ASSIGNED TASK:
With all pictures omitted, return verbatim the lines from the beginning of the records below through the line containing "Quais são os preços de criptomoedas simila".

═══ INPUT RECORDS

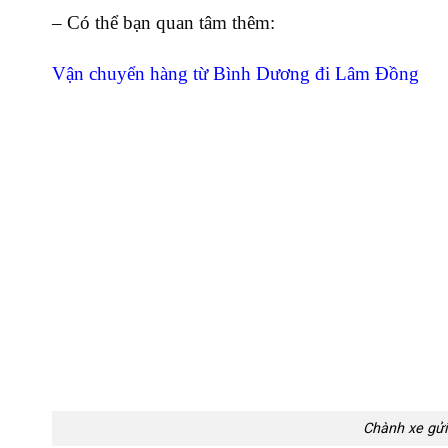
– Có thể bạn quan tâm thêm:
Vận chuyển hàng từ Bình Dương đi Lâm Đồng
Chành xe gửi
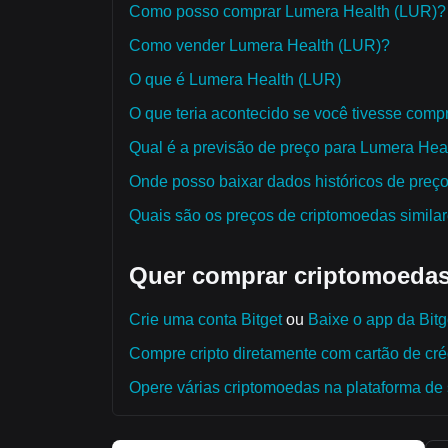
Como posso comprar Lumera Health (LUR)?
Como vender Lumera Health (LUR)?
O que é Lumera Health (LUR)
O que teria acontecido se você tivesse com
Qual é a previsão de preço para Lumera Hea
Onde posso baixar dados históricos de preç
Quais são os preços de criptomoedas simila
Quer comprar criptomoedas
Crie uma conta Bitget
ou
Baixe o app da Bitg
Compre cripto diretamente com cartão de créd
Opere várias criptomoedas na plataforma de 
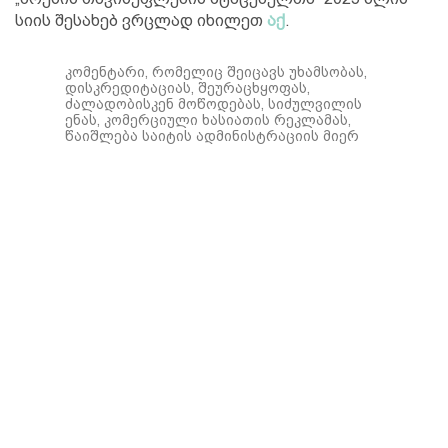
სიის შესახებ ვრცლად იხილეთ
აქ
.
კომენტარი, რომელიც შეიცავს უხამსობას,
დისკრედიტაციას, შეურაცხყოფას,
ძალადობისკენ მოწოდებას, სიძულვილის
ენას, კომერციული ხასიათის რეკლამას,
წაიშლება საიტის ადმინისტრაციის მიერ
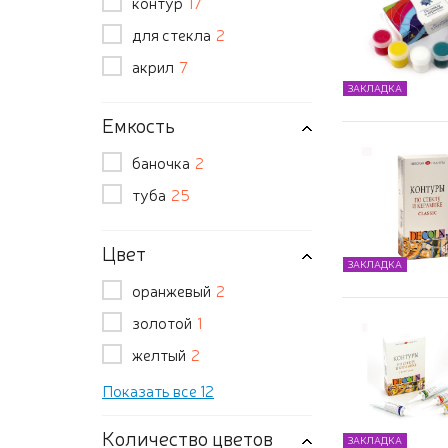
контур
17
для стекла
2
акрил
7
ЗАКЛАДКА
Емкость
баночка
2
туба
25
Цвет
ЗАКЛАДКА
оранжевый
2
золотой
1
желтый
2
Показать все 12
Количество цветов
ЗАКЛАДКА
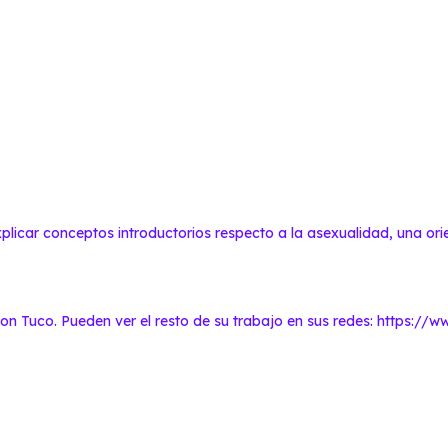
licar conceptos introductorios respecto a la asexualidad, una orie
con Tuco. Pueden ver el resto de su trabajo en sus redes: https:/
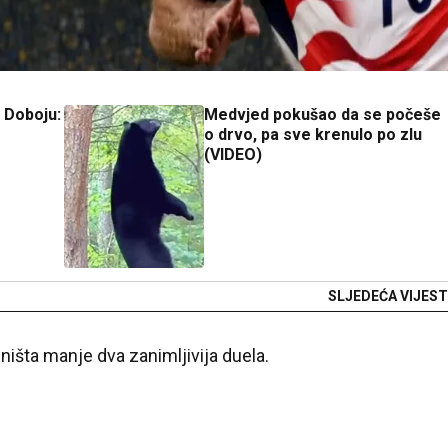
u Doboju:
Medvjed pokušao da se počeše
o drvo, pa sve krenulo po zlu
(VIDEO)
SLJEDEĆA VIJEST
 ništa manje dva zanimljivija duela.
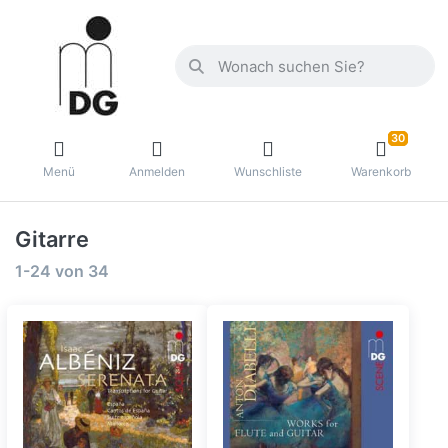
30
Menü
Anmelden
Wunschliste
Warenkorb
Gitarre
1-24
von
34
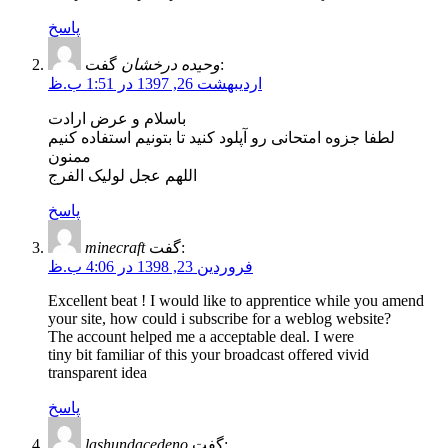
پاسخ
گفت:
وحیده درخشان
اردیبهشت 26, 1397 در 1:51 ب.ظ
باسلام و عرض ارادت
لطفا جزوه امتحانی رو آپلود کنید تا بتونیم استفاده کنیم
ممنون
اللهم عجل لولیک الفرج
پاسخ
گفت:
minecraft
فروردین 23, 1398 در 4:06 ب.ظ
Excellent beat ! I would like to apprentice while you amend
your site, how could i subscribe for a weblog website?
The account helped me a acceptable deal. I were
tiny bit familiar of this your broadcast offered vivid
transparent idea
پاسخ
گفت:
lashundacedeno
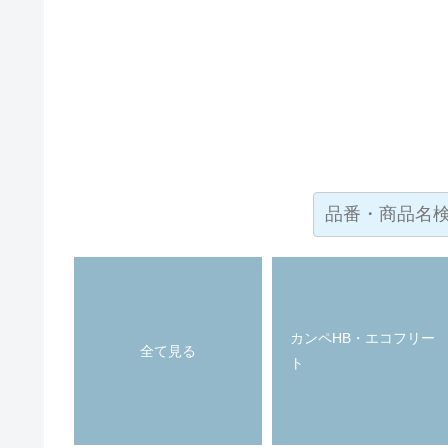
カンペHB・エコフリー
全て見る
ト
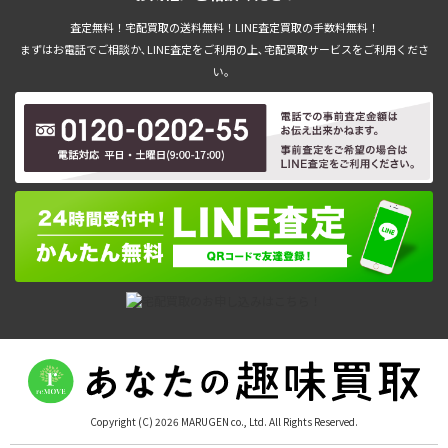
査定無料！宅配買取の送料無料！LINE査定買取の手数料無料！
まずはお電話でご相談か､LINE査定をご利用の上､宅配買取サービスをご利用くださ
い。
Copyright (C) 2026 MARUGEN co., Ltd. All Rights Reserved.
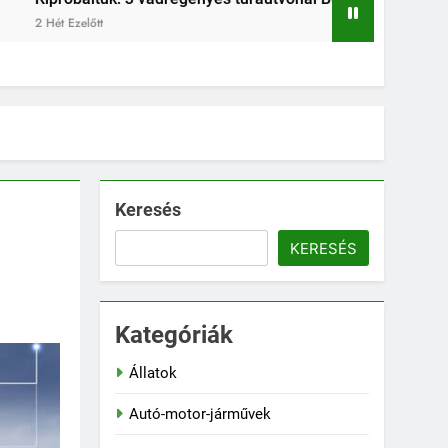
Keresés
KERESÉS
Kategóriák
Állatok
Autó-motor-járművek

══════

RESPONSE AREA:
– Có thể bạn quan tâm thêm:
Vận chuyển hàng từ Bình Dương đi Lâm Đồng
Chành xe gửi
Como posso comprar Lumera Health (LUR)?
Como vender Lumera Health (LUR)?
O que é Lumera Health (LUR)
O que teria acontecido se você tivesse com
Qual é a previsão de preço para Lumera Hea
Onde posso baixar dados históricos de preç
Quais são os preços de criptomoedas simila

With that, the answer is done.